“Your little Indian girl!” exclaimed Dorothy Morton, surprised into talking. “Why, what do you mean?”
Bab glanced back over her shoulder as the three girls started into the hotel. “There come Ruth and Mollie now!” she exclaimed. “They can tell you about our little Eunice better than lean.”
A crimson motor car was speeding up the avenue.
“How well Miss Stuart drives her car!” laughed Gwendolin Morton. “But she will have to be very careful; the road laws are very strict in Lenox. I must tell her that, if she is arrested, she will surely be taken to prison. I don’t know how to drive a car. My sister and I are more fond of horses. Do you ride, Miss Thurston?”
Barbara colored. She wondered what these wealthy English girls would think of the kind of riding to which she had been accustomed. An old bareback horse, a Texas pony, once even a mule had been Barbara’s steeds. So she answered shyly: “Yes, I do ride a little. But, of course, I don’t ride in the beautiful way I know you and your sister do.”
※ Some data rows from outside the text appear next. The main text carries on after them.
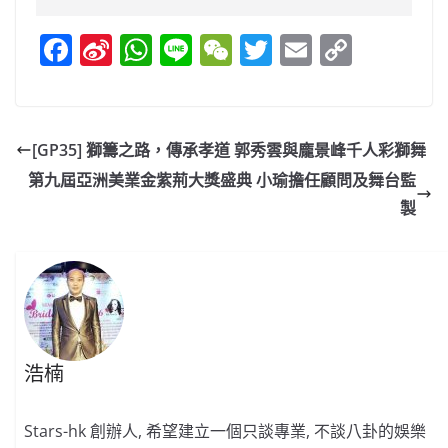
F
Si
W
Li
W
T
E
C
a
n
h
n
e
w
m
o
c
a
at
e
C
itt
ai
p
e
W
s
h
er
l
y
[GP35] 獅籌之路，傳承孝道 郭秀雲與龐景峰千人彩獅舞
b
ei
A
at
Li
第九屆亞洲美業金紫荊大獎盛典 小瑜擔任顧問及舞台監
o
b
p
n
製
o
o
p
k
k
浩楠
Stars-hk 創辦人, 希望建立一個只談專業, 不談八卦的娛樂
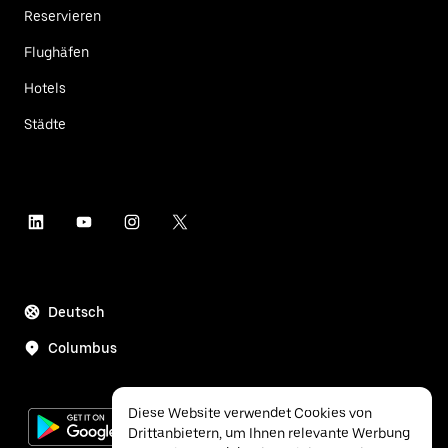
Reservieren
Flughäfen
Hotels
Städte
Deutsch
Columbus
Diese Website verwendet Cookies von
Drittanbietern, um Ihnen relevante Werbung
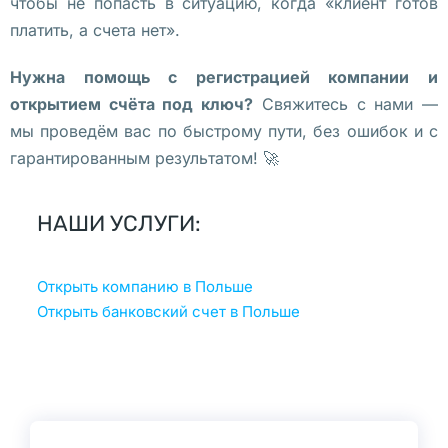
ф
чтобы не попасть в ситуацию, когда «клиент готов
и
платить, а счета нет».
с 
Нужна помощь с регистрацией компании и
в 
открытием счёта под ключ?
Свяжитесь с нами —
П
мы проведём вас по быстрому пути, без ошибок и с
о
гарантированным результатом! 🚀
л
ь
ш
НАШИ УСЛУГИ:
е 
в 
Открыть компанию в Польше
В
Открыть банковский счет в Польше
а
р
ш
а
в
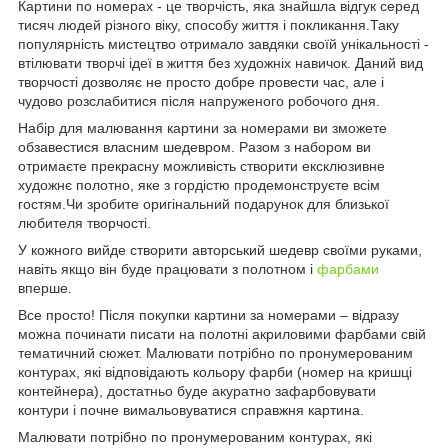
Картини по номерах - це творчість, яка знайшла відгук серед
тисяч людей різного віку, способу життя і покликання.Таку
популярність мистецтво отримало завдяки своїй унікальності -
втілювати творчі ідеї в життя без художніх навичок. Даний вид
творчості дозволяє не просто добре провести час, але і
чудово розслабитися після напруженого робочого дня.
Набір для малювання картини за номерами ви зможете
обзавестися власним шедевром. Разом з набором ви
отримаєте прекрасну можливість створити ексклюзивне
художнє полотно, яке з гордістю продемонструєте всім
гостям.Чи зробите оригінальний подарунок для близької
любителя творчості.
У кожного вийде створити авторський шедевр своїми руками,
навіть якщо він буде працювати з полотном і
фарбами
вперше.
Все просто! Після покупки картини за номерами – відразу
можна починати писати на полотні акриловими фарбами свій
тематичний сюжет. Малювати потрібно по пронумерованим
контурах, які відповідають кольору фарби (номер на кришці
контейнера), достатньо буде акуратно зафарбовувати
контури і почне вимальовуватися справжня картина.
Малювати потрібно по пронумерованим контурах, які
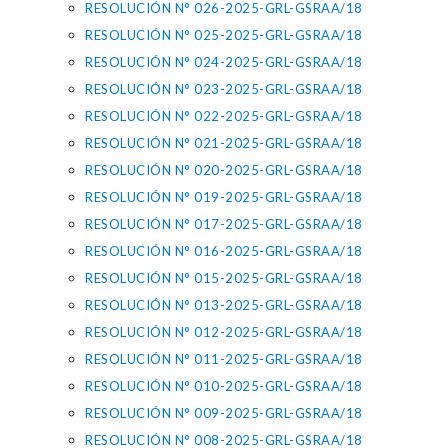
RESOLUCIÓN N° 026-2025-GRL-GSRAA/18
RESOLUCIÓN N° 025-2025-GRL-GSRAA/18
RESOLUCIÓN N° 024-2025-GRL-GSRAA/18
RESOLUCIÓN N° 023-2025-GRL-GSRAA/18
RESOLUCIÓN N° 022-2025-GRL-GSRAA/18
RESOLUCIÓN N° 021-2025-GRL-GSRAA/18
RESOLUCIÓN N° 020-2025-GRL-GSRAA/18
RESOLUCIÓN N° 019-2025-GRL-GSRAA/18
RESOLUCIÓN N° 017-2025-GRL-GSRAA/18
RESOLUCIÓN N° 016-2025-GRL-GSRAA/18
RESOLUCIÓN N° 015-2025-GRL-GSRAA/18
RESOLUCIÓN N° 013-2025-GRL-GSRAA/18
RESOLUCIÓN N° 012-2025-GRL-GSRAA/18
RESOLUCIÓN N° 011-2025-GRL-GSRAA/18
RESOLUCIÓN N° 010-2025-GRL-GSRAA/18
RESOLUCIÓN N° 009-2025-GRL-GSRAA/18
RESOLUCIÓN N° 008-2025-GRL-GSRAA/18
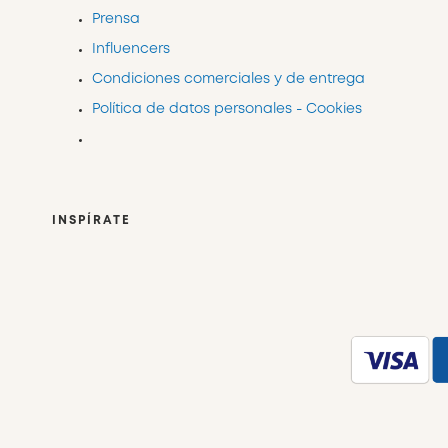
Prensa
Influencers
Condiciones comerciales y de entrega
Política de datos personales - Cookies
INSPÍRATE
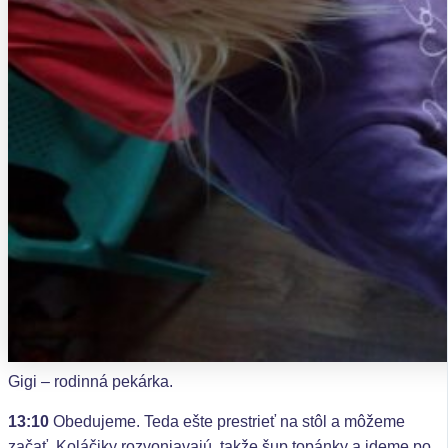
Gigi – rodinná pekárka.
13:10
Obedujeme. Teda ešte prestrieť na stôl a môžeme
začať. Koláčiky rozvoniavajú, takže šup topánky a ideme po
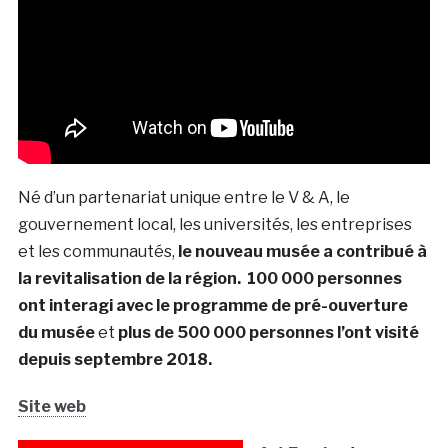
Né d’un partenariat unique entre le V & A, le
gouvernement local, les universités, les entreprises
et les communautés,
le nouveau musée a contribué à
la revitalisation de la région. 100 000 personnes
ont interagi avec le programme de pré-ouverture
du musée
et
plus de 500 000 personnes l’ont visité
depuis septembre 2018.
Site web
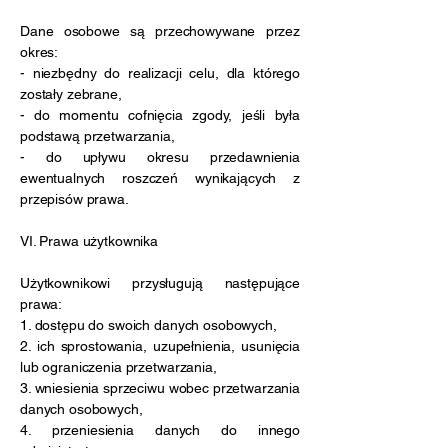
Dane osobowe są przechowywane przez
okres:
- niezbędny do realizacji celu, dla którego
zostały zebrane,
- do momentu cofnięcia zgody, jeśli była
podstawą przetwarzania,
- do upływu okresu przedawnienia
ewentualnych roszczeń wynikających z
przepisów prawa.
VI. Prawa użytkownika
Użytkownikowi przysługują następujące
prawa:
1. dostępu do swoich danych osobowych,
2. ich sprostowania, uzupełnienia, usunięcia
lub ograniczenia przetwarzania,
3. wniesienia sprzeciwu wobec przetwarzania
danych osobowych,
4. przeniesienia danych do innego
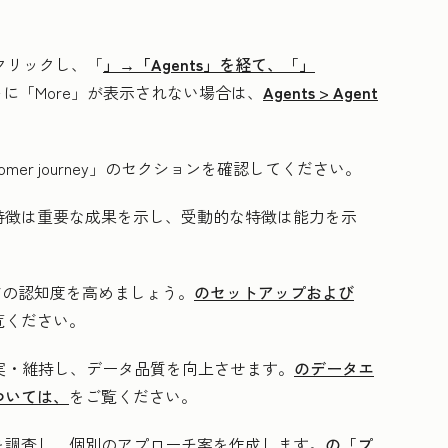
クリックし、「
」→「Agents」
を経て、「
」
に「More」が表示されない場合は、
Agents
>
Agent
tomer journey
」のセクションを確認してください。
特徴は重要な成果を示し、受動的な特徴は能力を示
ドの認知度を高めましょう。
のセットアップおよび
覧ください。
実・維持し、データ品質を向上させます。
のデータエ
ついては、
をご覧ください。
を調査し、個別のアプローチ案を作成します。
の「プ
“We are very anxious to have you and your friends take part in our autumn sports at Lenox,” urged Dorothy Morton.
Barbara and the two English girls were waiting at the hotel door for Ruth and Mollie.
In another moment Ruth jumped from her car, and, followed by Mollie, came hurrying up to her guests.
“I am so sorry not to be here when you arrived,” she explained. “We just flew home. I was afraid of being held up every minute. But we were kept waiting so long at the hospital that I knew we were late. Do let’s join Aunt Sallie. She will grow impatient.”
Miss Stuart came forward from her veranda into their private sitting-room. “I am so glad to see you,” she said to the two English girls.